Gli errori più comuni includono:
Rimuovere la carta da parati senza ammorbidirla adeguatamente
Usare spatole metalliche troppo affilate
Bagnare eccessivamente il muro
Trascurare la pulizia dei residui di colla
Evitare questi comportamenti permette di ottenere una superficie uniforme, pronta per la nuova finitura senza interventi correttivi complessi.

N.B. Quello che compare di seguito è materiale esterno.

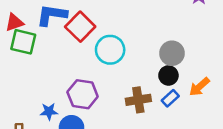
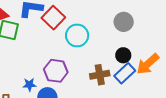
gray circle: (172, 53) -> (124, 22), moved
orange arrow: (199, 87) -> (148, 64), size x1.4
blue rectangle: (170, 98) -> (125, 73), size x1.5

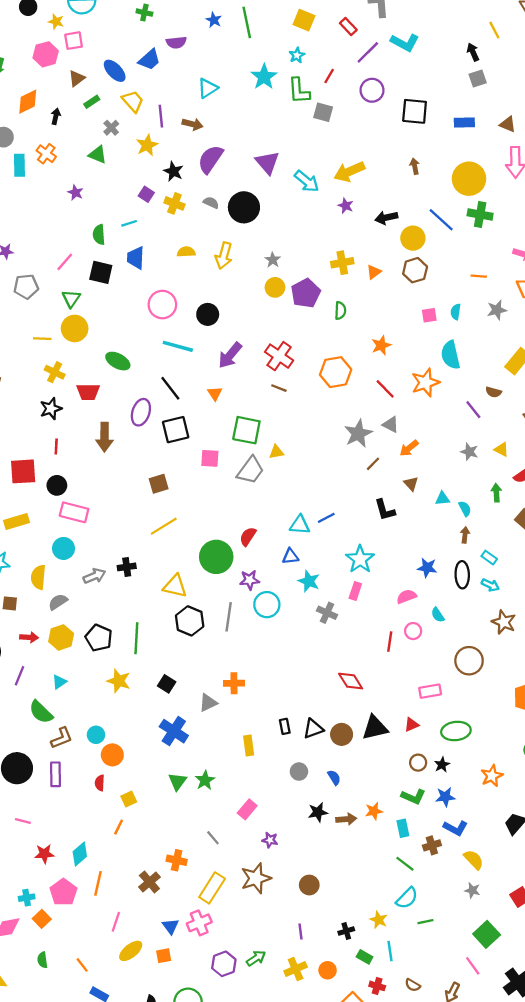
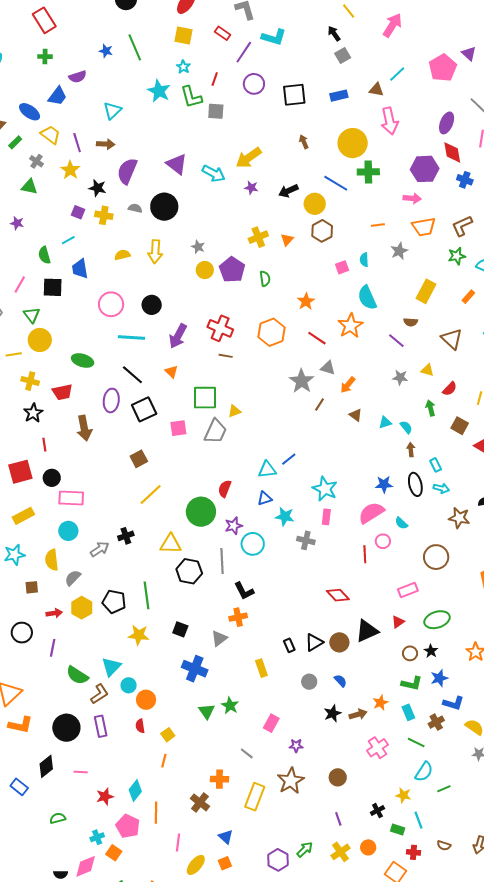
black L-shape: (385, 510) -> (244, 591), moved
cyan rectangle: (489, 558) -> (436, 465), turned 40
pink semicircle: (407, 597) -> (371, 513), size x1.5
cyan triangle: (59, 682) -> (111, 667), moved, size x1.5
pink cross: (199, 923) -> (378, 748), moved

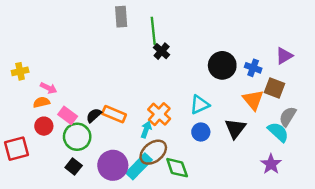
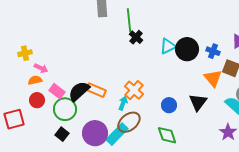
yellow cross: (20, 71) -> (25, 53), moved
cyan triangle: (200, 105) -> (168, 46), moved
black semicircle: (94, 115) -> (79, 91), size x1.6
green diamond: (177, 168) -> (167, 135), moved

Pulizia finale e preparazione per la nuova finitura
Una volta completata la rimozione della carta da parati, è fondamentale dedicarsi alla pulizia della parete. I residui di colla devono essere eliminati completamente, poiché possono compromettere l’adesione di pitture o nuovi rivestimenti.
Dopo la pulizia, si consiglia di:
Lasciare asciugare completamente il muro
Carteggiare eventuali irregolarità
Applicare un fissativo o primer uniformante
Questa fase conclusiva garantisce una base stabile e omogenea, migliorando il risultato estetico e la durabilità del nuovo intervento decorativo.